Despite the persistent use of violent and hate language, no one has held Trump accountable. The Republican Party has now been called a cult due to the widespread adoption of his visceral hate rhetoric and its consistent Pavlovian response. Edmond Burke wrote, “Fear so effectively robs the mind of all its powers of acting and reasoning as fear.”
The Jan. 6 sedition on the Capitol and attack on the legitimate transfer of power resulted in attacks on police officers and the destruction of property. Seven individuals died both directly and indirectly due to the trauma precipitated by the violence. Although some have tried to hold Trump accountable, he has successfully evaded prosecution.
During the current campaign, Trump raised the fear level by repeatedly stating that they are not coming for me, but for you.
This is the age-old jargon of dictators to move the masses and the arena of political conspiracy theories. This has created a contagion of violence and continues to intensify the polarization of society.
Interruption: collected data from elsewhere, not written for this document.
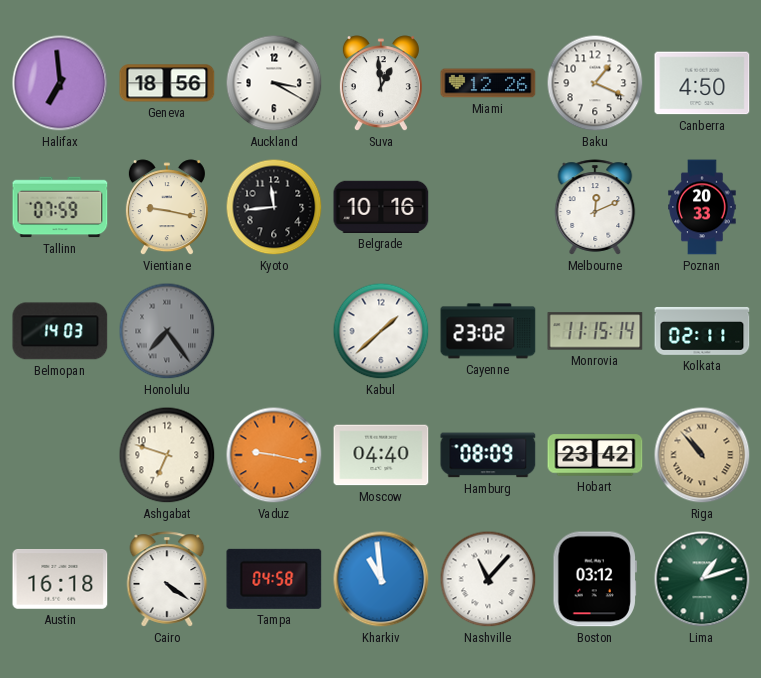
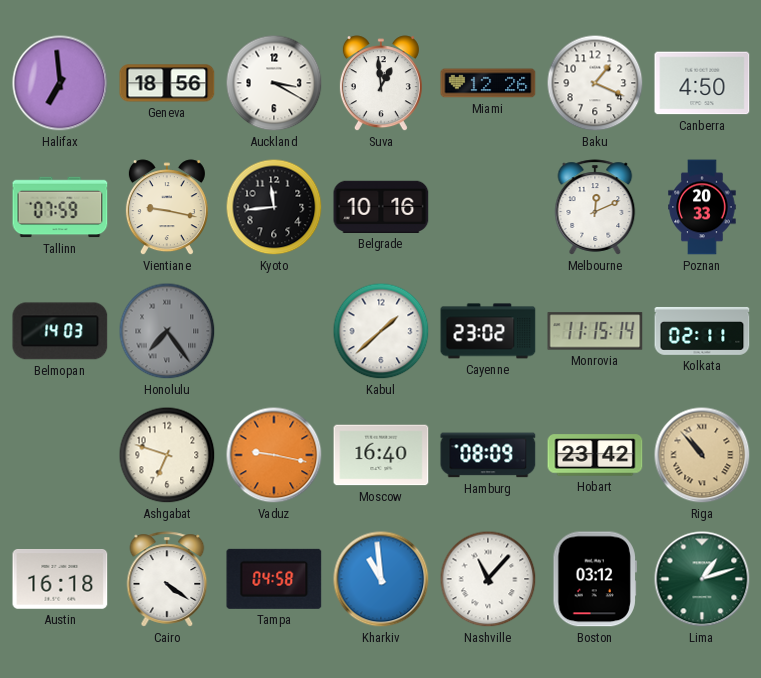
Moscow: 04:40 -> 16:40
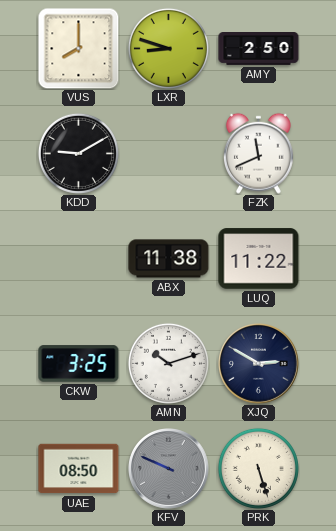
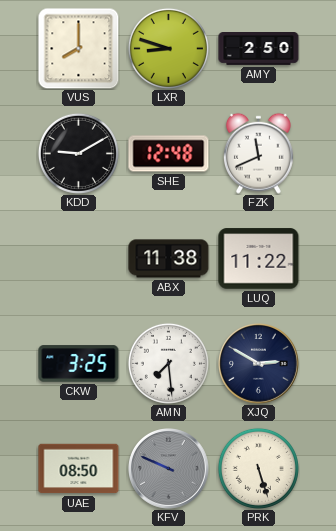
SHE: none -> 12:48
AMN: 10:12 -> 7:29
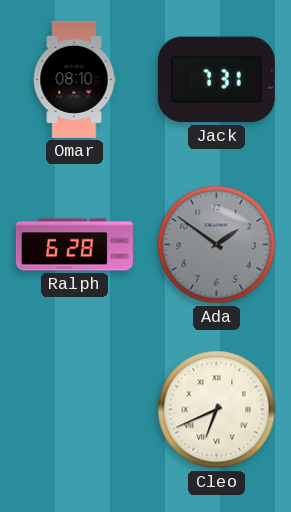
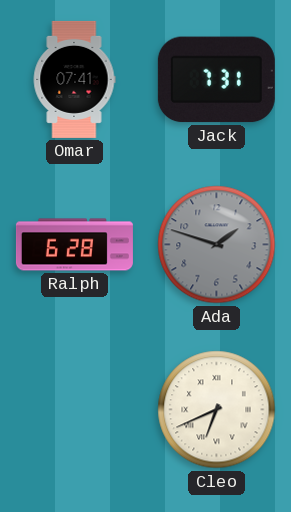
Omar: 08:10 -> 07:41
Ada: 1:51 -> 1:48
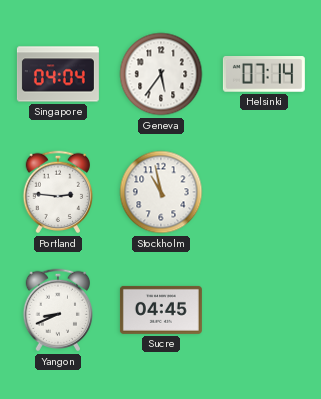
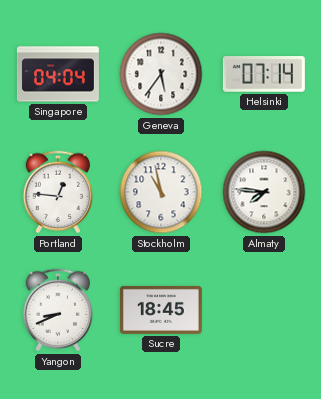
Portland: 2:46 -> 12:46
Almaty: none -> 7:46
Sucre: 04:45 -> 18:45
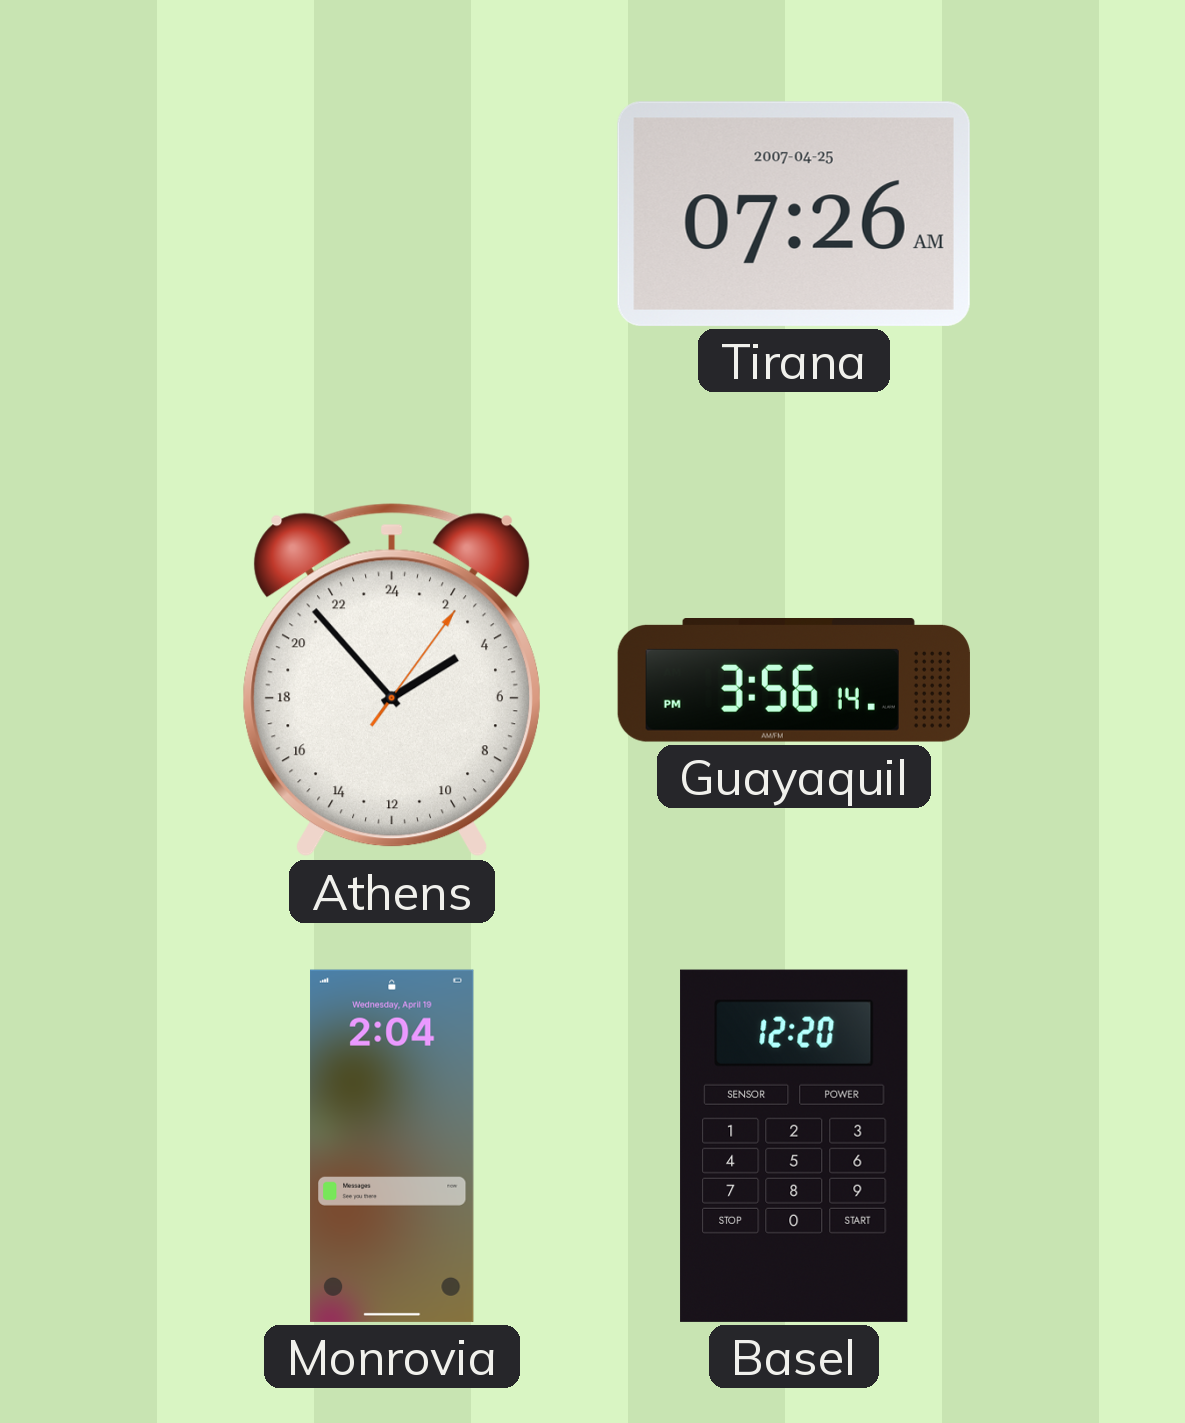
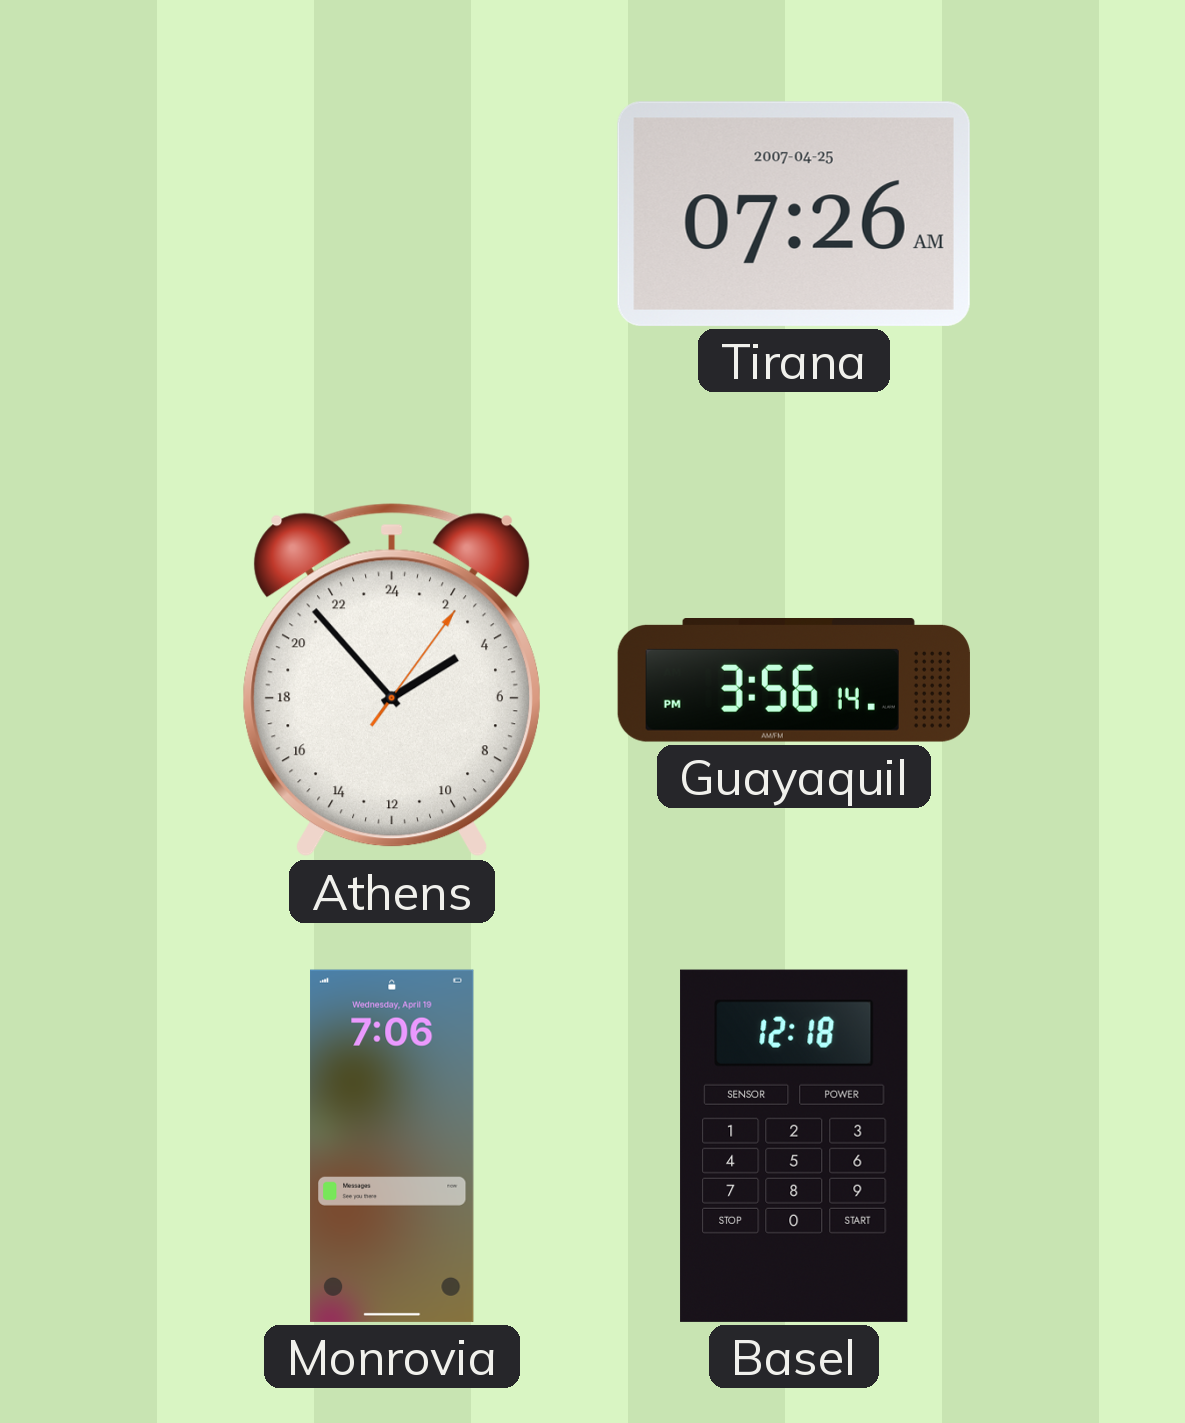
Monrovia: 2:04 -> 7:06
Basel: 12:20 -> 12:18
Our nation has been so polarized that Trump now states we are in a life-and-death struggle for our nation. During his first year as president, a young follower killed nine African Americans and, most recently, Trump faced an attempted assassination by a young fellow Republican. Both responded to fear baiting, both were driven by a deep-rooted passion to protect their nation.
Even more significant, how was a young Republican youth driven to the point of wanting to assassinate the leader of his party. Perhaps, it’s a rational inner voice that drove a young follower to act in what he perceived to be patriotic. Trump has created a state of conduciveness that allows fear to lash out as violence.
At one point, it triggered the violation of the Democratic House Speaker’s home and the vicious attack of her husband with a hammer. Again, the perpetrator’s defense is that he felt our nation was threatened.
Trump repeatedly feeds that fear, and it continues to be allowed to fester and lash out at will. Again, a 14-year-old boy killed four people at his school and wounded many others. He’s being charged as an adult, yet Trump, who has triggered such repeated responses, is allowed to go free, unconstrained.
Perhaps if he was a person of color, it would have been different and he would be charged with a conspiracy. Uncertain? It’s reflected in our history. Aristotle stated, “The coward then is a despairing sort of person for he fears everything. The brave man, on the other hand, has the opposite deposition for confidence is the mark of a hopeful disposition.”
Republicans have repeatedly stated that our country is on the brink of civil war. Even Trump has stated that if he loses there will be a bloody mess.
A recent director of the Heritage Foundation publicly stated that “we are in the midst of a revolution that can be ‘bloodless’ if the Democrats accept it.”
More disturbing, although our nation’s children are killed in schools by mass killers, we diminish its implications for our nation and legitimize the possession of weapons of war by private citizens even though mentally ill or have a history of domestic violence.
Even more unsettling, the leading proponents of such violence are elected officials. Historically, political fear has often been resolved through violence. The current political atmosphere in America has generated a state of conduciveness, where it continues to occur and could again generate civil strife.
The hatred and fear generated by Trump’s MAGA movement have resulted in our society becoming immune to widespread carnage as if inanimate or a form of “fake news.”
Even when perpetrators are placed on trial, they argue that they were acting “patriotic” and were following Trump’s lead. They’re convinced that they acted on behalf of the nation as true patriots. Fear has triggered violence, and society has been possessed by what President Lincoln called “our worst angels.”